Dr. Harrison: So that’s where the partnership with ProPlate became so important. Here, the anatomy we’re working in requires very small devices—only a few millimeters in size. With the neodymium material, we knew we’d need to use the right amount for magnetic force, while addressing the material toxicity issues and the fragility of neodymium.
Ross Peterson: The manufacturing process for making NdFeB magnets involves a sintering process that results in a highly porous surface. The electroplating challenge was to provide a corrosion resistant surface, increased mechanical strength to the fragile sintered magnet, and perfectly pore-free coverage to the highly porous magnet surface.

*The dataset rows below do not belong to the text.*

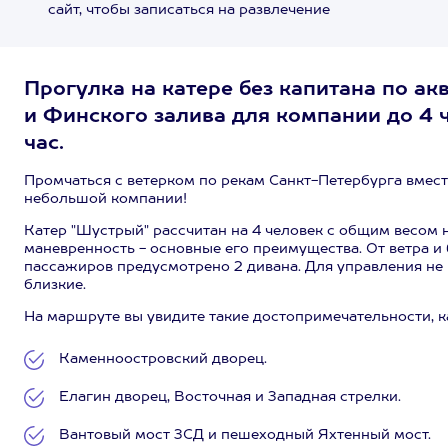
сайт, чтобы записаться на развлечение
Прогулка на катере без капитана по а
и Финского залива для компании до 4 
час.
Промчаться с ветерком по рекам Санкт-Петербурга вмест
небольшой компании!
Катер "Шустрый" рассчитан на 4 человек с общим весом 
маневренность - основные его преимущества. От ветра и
пассажиров предусмотрено 2 дивана. Для управления не 
близкие.
На маршруте вы увидите такие достопримечательности, к
Каменноостровский дворец.
Елагин дворец, Восточная и Западная стрелки.
Вантовый мост ЗСД и пешеходный Яхтенный мост.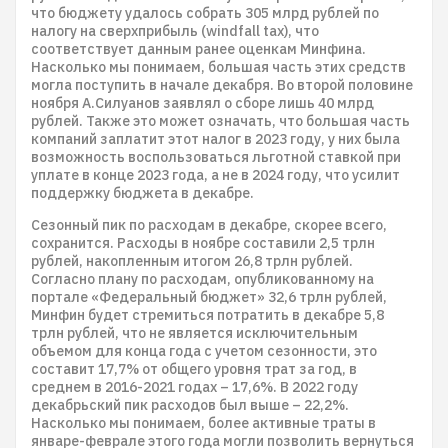
что бюджету удалось собрать 305 млрд рублей по
налогу на сверхприбыль (windfall tax), что
соответствует данным ранее оценкам Минфина.
Насколько мы понимаем, большая часть этих средств
могла поступить в начале декабря. Во второй половине
ноября А.Силуанов заявлял о сборе лишь 40 млрд
рублей. Также это может означать, что большая часть
компаний заплатит этот налог в 2023 году, у них была
возможность воспользоваться льготной ставкой при
уплате в конце 2023 года, а не в 2024 году, что усилит
поддержку бюджета в декабре.
Сезонный пик по расходам в декабре, скорее всего,
сохранится. Расходы в ноябре составили 2,5 трлн
рублей, накопленным итогом 26,8 трлн рублей.
Согласно плану по расходам, опубликованному на
портале «Федеральный бюджет» 32,6 трлн рублей,
Минфин будет стремиться потратить в декабре 5,8
трлн рублей, что не является исключительным
объемом для конца года с учетом сезонности, это
составит 17,7% от общего уровня трат за год, в
среднем в 2016-2021 годах – 17,6%. В 2022 году
декабрьский пик расходов был выше – 22,2%.
Насколько мы понимаем, более активные траты в
январе-феврале этого года могли позволить вернуться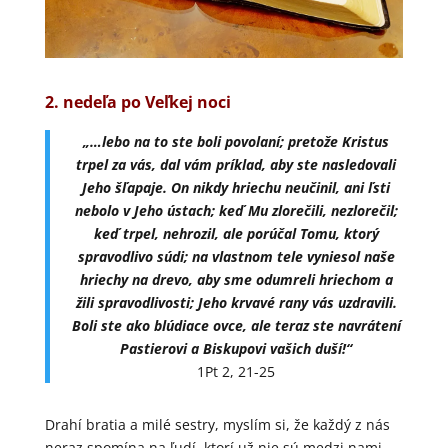
2. nedeľa po Veľkej noci
„…lebo na to ste boli povolaní; pretože Kristus
trpel za vás, dal vám príklad, aby ste nasledovali
Jeho šľapaje. On nikdy hriechu neučinil, ani ľsti
nebolo v Jeho ústach; keď Mu zlorečili, nezlorečil;
keď trpel, nehrozil, ale porúčal Tomu, ktorý
spravodlivo súdi; na vlastnom tele vyniesol naše
hriechy na drevo, aby sme odumreli hriechom a
žili spravodlivosti; Jeho krvavé rany vás uzdravili.
Boli ste ako blúdiace ovce, ale teraz ste navrátení
Pastierovi a Biskupovi vašich duší!“
1Pt 2, 21-25
Drahí bratia a milé sestry, myslím si, že každý z nás
neraz spomína na ľudí, ktorí už nie sú medzi nami,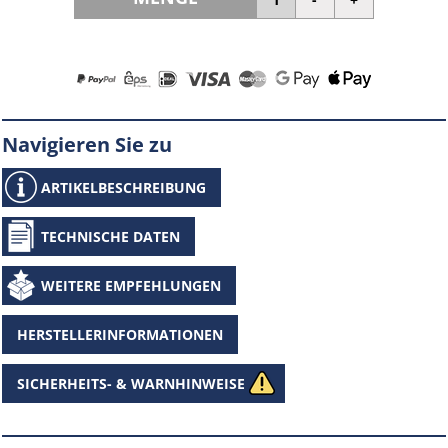
Navigieren Sie zu
ARTIKELBESCHREIBUNG
TECHNISCHE DATEN
WEITERE EMPFEHLUNGEN
HERSTELLERINFORMATIONEN
SICHERHEITS- & WARNHINWEISE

Dr. Evans: We were thrilled that ProPlate was able to engineer a multilayer plating process that confers really amazing mechanical and chemical integrity to these tiny devices, where they can tolerate any combination of forces and impacts they might possibly encounter during placement.
Dr. Harrison: With all the experience and research gained with these new devices, there is endless opportunity for growth in the medical field. With this device, it has already been thought of using it for similar malformations; we see atresias in other parts of the bowel, like duodenal atresia, and we can build from what we have done here with esophageal atresia to be able to treat those atresias further down in the GI tract.
Dr. Harrison: With all this knowledge of how magnets can be safely incorporated into medical devices, the future for this field is boundless.